In Coverage of Summit, International Media May Have Missed the Mark

Days after the 20th Asean Summit in Phnom Penh ended on Wednesday, the stories continued to trickle in. But much of the latest news coverage of the event did not focus on Asean, the South China Sea issue, or China’s role in the summit-but rather on Prime Minister Hun Sen’s press conference closing the two-day conference. When Mr. Hun Sen spent the bulk of the conference talking about the opposition, the failures of a certain “bald-headed” independent analyst, and the value of China over other donors, local media didn’t blink. This is standard operating procedure in Cambodia: the prime minister’s speeches at graduations often include swipes at foreign governments, while road inaugurations have been used to blast opposition leader Sam Rainsy. Those less familiar with the prime minister’s rhetorical style, however, were surprised to say the least.

“Mr.

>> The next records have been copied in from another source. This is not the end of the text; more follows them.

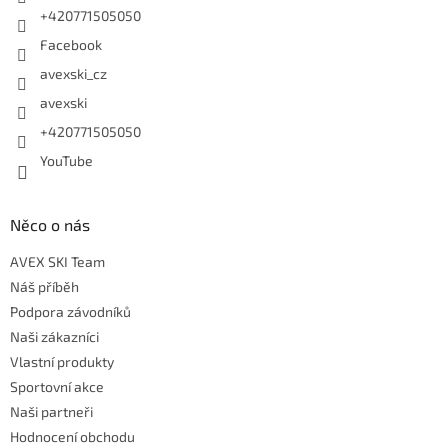
+420771505050
Facebook
avexski_cz
avexski
+420771505050
YouTube
Něco o nás
AVEX SKI Team
Náš příběh
Podpora závodníků
Naši zákazníci
Vlastní produkty
Sportovní akce
Naši partneři
Hodnocení obchodu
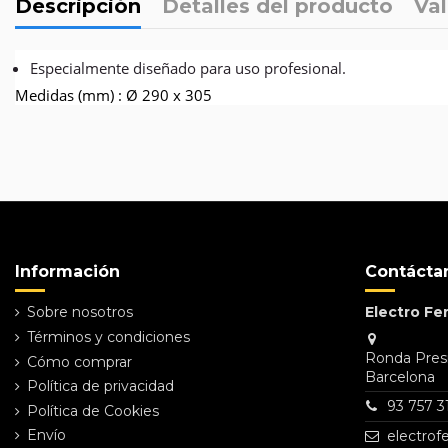
Descripción
Detalles del producto
Val
Especialmente diseñado para uso profesional.
Medidas (mm) : Ø 290 x 305
Referencia
21060
No reviews
Información
Contácta
Sobre nosotros
Electro Fer
Términos y condiciones
Ronda Presi
Cómo comprar
Barcelona
Política de privacidad
93 757 3
Política de Cookies
Envío
electro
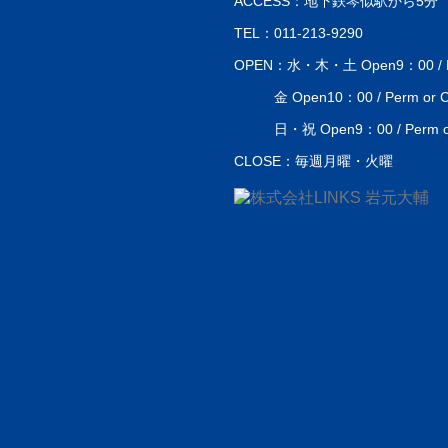
ACCESS：地下鉄琴似駅から5分
TEL：011-213-9290
OPEN：水・木・土 Open9：00 / Perm
金 Open10：00 / Perm or Co
日・祝 Open9：00 / Perm or 
CLOSE：毎週月曜・火曜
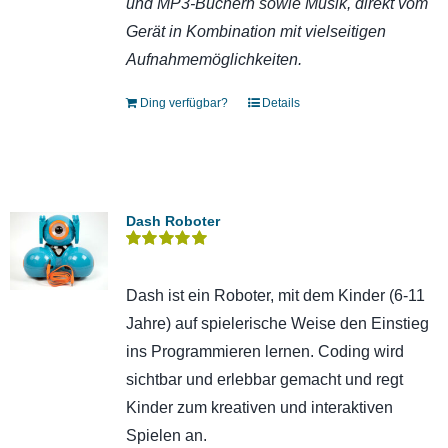
und MP3-Büchern sowie Musik, direkt vom
Gerät in Kombination mit vielseitigen
Aufnahmemöglichkeiten.
Ding verfügbar?
Details
Dash Roboter
Bewertet
mit
5.00
von 5
Dash ist ein Roboter, mit dem Kinder (6-11
Jahre) auf spielerische Weise den Einstieg
ins Programmieren lernen. Coding wird
sichtbar und erlebbar gemacht und regt
Kinder zum kreativen und interaktiven
Spielen an.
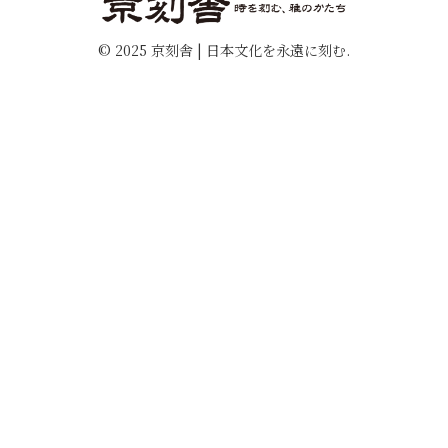
© 2025 京刻舎 | 日本文化を永遠に刻む.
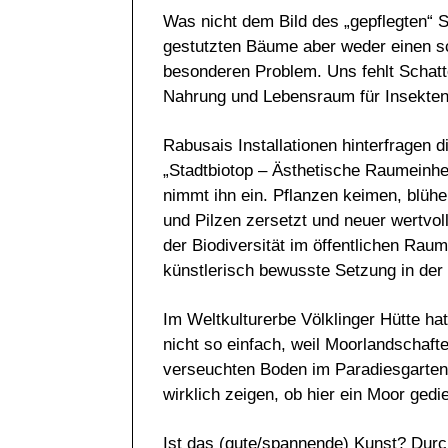
Was nicht dem Bild des „gepflegten“ 
gestutzten Bäume aber weder einen s
besonderen Problem. Uns fehlt Schatte
Nahrung und Lebensraum für Insekten
Rabusais Installationen hinterfragen
„Stadtbiotop – Ästhetische Raumeinhei
nimmt ihn ein. Pflanzen keimen, blühe
und Pilzen zersetzt und neuer wertvo
der Biodiversität im öffentlichen Rau
künstlerisch bewusste Setzung in der 
Im Weltkulturerbe Völklinger Hütte hat
nicht so einfach, weil Moorlandschaf
verseuchten Boden im Paradiesgarten n
wirklich zeigen, ob hier ein Moor gedi
Ist das (gute/spannende) Kunst? Durch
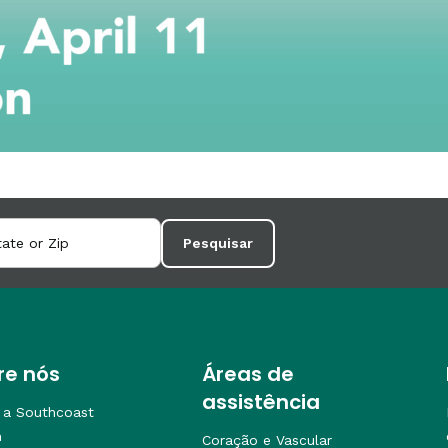
Pesquisar
re nós
Áreas de
assistência
 a Southcoast
h
Coração e Vascular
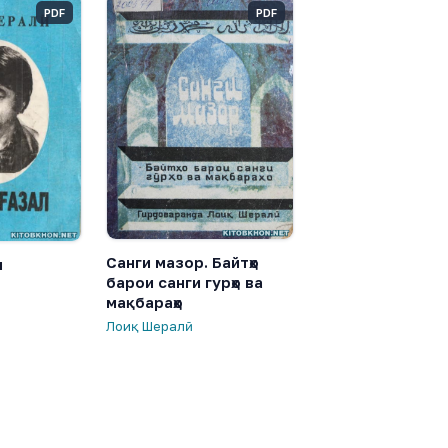
PDF
PDF
Санги мазор. Байтҳо
л
барои санги гурҳо ва
мақбараҳо
Лоиқ Шералӣ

Hun Sen jarred awake an international press corps of about 200 reporters that had steeled themselves for sunny talk of regional harmony and bland pronouncements on such Asean perennials as customs cooperation,” is how the Wall Street Journal’s Martin Vaughan described the scene in a story published last week.

“Prime Minister Hun Sen seemed to forget in a Wednesday press conference that he was speaking as the chair of the 10-member Association of Southeast Asian Nations bloc,” Mr. Vaughan noted.

The Bangkok Post on Friday published a long, tongue-in-cheek evocation of the scene. “[Y]ou lost the opportunity of a decade to show your leadership to the world by telling everyone how you would like to see Asean develop,” wrote Umesh Pandey.

“It was anything but the statesman-like performance expected of the chair of the Association of Southeast Asian Nations,” chimed in Luke Hunt of The Diplomat.

Indeed, after the conference, foreign journalists appeared nonplussed. Several confessed that they had never seen anything like it.

But to write Mr. Hun Sen’s performance off as provincialism or worse (“you managed to cement your image as a hard-bitten strongman,” the Bangkok Post’s Mr. Umesh alleged) is to underestimate him, analysts said yesterday.

“As the prime minister, he has learned a lot on how to deal with the media and the public,” said journalism professor and media analyst Moeun Chhean Nariddh. “It’s our job as the media to try and find a way to push him to answer. This is normal, for any prime minister, to try and avoid any aggressive questions.”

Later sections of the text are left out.